15. The grounds of appeal also complain that it was not open to the First-tier Tribunal to find the appellant's troubles were as a result of being a child in a war zone given the expert report. However the judge, including at [36], gave cogent reasons, having considered Dr Cohen's report, but that in all the circumstances and taking into account those areas of difficulty identified in respect of the appellant's account, reached the conclusion that the appellant's psychological and mental health difficulties arose by reason of the proximity as a child to a war zone.

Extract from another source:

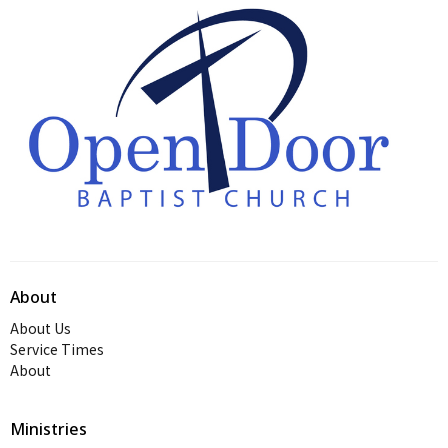
About
About Us
Service Times
About
Ministries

It was noted in particular that paragraphs 4 and 5 of Dr Cohen's report referred to the appellant recounting matters unrelated to those matters that were then advanced subsequently as part of his asylum claim.
16. It was a matter for the judge what weight he gave to the evidence before him and the judge properly considered Dr Cohen's expert report including that Dr Cohen identified some of the injuries may be attributable to being in the proximity of explosions and it was also open to the judge to make the ultimate finding that he did that he did not "find the medical evidence so compelling by way of corroboration that it outweighs those other aspects of the appellant's account that I find fabricated, incredible or unreliable." There was no properly arguable challenge to those findings, either on a stand alone basis, or on the basis put forward by Mr Hawkins that a lower standard applied given the delay.
17. For the reasons already given I am not satisfied that there was either any nexus established between the delay and any alleged deficiencies in the judge's decision, or that there has been established that any material error has otherwise been disclosed.
Conclusion
18. The decision of the First-tier Tribunal, as I indicated at the hearing, does not disclose an error of law such that it should be set aside.

Direction Regarding Anonymity - Rule 14 of the Tribunal Procedure (Upper Tribunal) Rules 2008

Unless and until a Tribunal or court directs otherwise, the appellant is granted anonymity. No report of these proceedings shall directly or indirectly identify him or any member of their family. This direction applies both to the appellant and to the respondent. Failure to comply with this direction could lead to contempt of court proceedings.


Signed Dated: 24 May 2017

Deputy Upper Tribunal Judge Hutchinson
TO THE RESPONDENT
FEE AWARD

No fee award is applicable or is made.